Election

Under the 1987 Constitution, Members of the House of Representatives must be natural-born citizens not only at the time of their election but during their entire tenure. Anyone who assails a Representative’s citizenship or lack of it may still question the same at any time, even beyond the ten-day prescriptive period set in the 1998 HRET Rules.[58]

We also hold that there is no basis for the COMELEC’s order constituting a Special Provincial Board of Canvassers for the purpose of proclaiming Lim who got the next highest number of votes in the May 10, 2010elections for the position of Representative of the 3rd District of Albay.  It is well-settled that the ineligibility of a candidate receiving majority votes does not entitle the eligible candidate receiving the next highest number of votes to be declared elected. A minority or defeated candidate cannot be deemed elected to the office. The votes intended for the disqualified candidate should not be considered null and void, as it would amount to disenfranchising the electorate in whom sovereignty resides.[59]  The second placer is just that, a second placer – he lost in the elections and was repudiated by either the majority or plurality of voters.[60]

Private respondent Lim argues that the second placer rule will not apply in this case because Gonzalez was disqualified to be a candidate before election under the assailed COMELEC resolutions which became final and executory after five (5) days without a restraining order issued by this Court.  The effect of the ruling on Gonzalez’s disqualification retroacts to the day of election (May 10, 2010).  As reflected in the recent Statement of Votes prepared by the Special Board of Canvassers, the name of Fernando V. Gonzalez has been delisted from the lists of official candidates for the Members of the House of Representatives in the 3rd District of Albay.[61]

The exception to the second placer rule is predicated on the concurrence of the following: (1) the one who obtained the highest number of votes is disqualified; and (2) the electorate is fully aware in fact and in law of a candidate’s disqualification so as to bring such awareness within the realm of notoriety but would nonetheless cast their votes in favor of the ineligible candidate.[62]  These facts warranting the exception to the rule are not present in the case at bar. As noted by Commissioner Velasco, the date of promulgation of the resolution declaring Gonzalez disqualified to be a candidate in the May 10, 2010 was not a previously fixed date as required by Section 6[63] of COMELEC Resolution No. 8696 as the records do not show that the parties were given prior notice thereof.   In fact, Gonzalez through his counsel received a copy of theMay 8, 2010 Resolution only onMay 11, 2010, one day after the elections.

And as we held in Bautista v.
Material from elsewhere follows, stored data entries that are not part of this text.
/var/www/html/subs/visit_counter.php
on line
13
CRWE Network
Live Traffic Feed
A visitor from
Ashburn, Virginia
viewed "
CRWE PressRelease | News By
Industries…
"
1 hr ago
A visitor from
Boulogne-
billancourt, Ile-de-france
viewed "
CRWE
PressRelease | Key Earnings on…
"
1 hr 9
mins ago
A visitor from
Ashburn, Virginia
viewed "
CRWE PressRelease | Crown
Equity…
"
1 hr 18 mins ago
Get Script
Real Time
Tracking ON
Commission on Elections[64]

Thus, when the electorate voted for Bautista as Punong Barangay on 15 July 2002, it was under the belief that he was qualified. There is no presumption that the electorate agreed to the invalidation of their votes as stray votes in case of Bautista’s disqualification. The Court cannot adhere to the theory of respondent Alcoreza that the votes cast in favor of Bautista are stray votes. A subsequent finding by the COMELEC en banc that Bautista is ineligible cannot retroact to the date of elections so as to invalidate the votes cast for him. As held in Domino v. COMELEC:

Contrary to the claim of INTERVENOR, petitioner was not notoriously known by the public as an ineligible candidate. Although the resolution declaring him ineligible as candidate was rendered before the election, however, the same is not yet final and executory. In fact, it was no less than the COMELEC in its Supplemental Omnibus Resolution No. 3046 that allowed DOMINO to be voted for the office and ordered that the votes cast for him be counted as the Resolution declaring him ineligible has not yet attained finality. Thus the votes cast for DOMINO are presumed to have been cast in the sincere belief that he was a qualified candidate, without any intention to misapply their franchise. Thus, said votes can not be treated as stray, void, or meaningless.[65] (Emphasis supplied.)

          We have declared that not even this Court has authority under any law to impose upon and compel the people to accept a loser, as their representative or political leader.[66]  The wreath of victory cannot be transferred from the disqualified winner to the repudiated loser.[67]  The COMELEC clearly acted with grave abuse of discretion in ordering the proclamation of private respondent Lim who lost by a wide margin of 29,292 votes, after declaring Gonzalez, the winning candidate, disqualified to run as Member of the House of Representatives.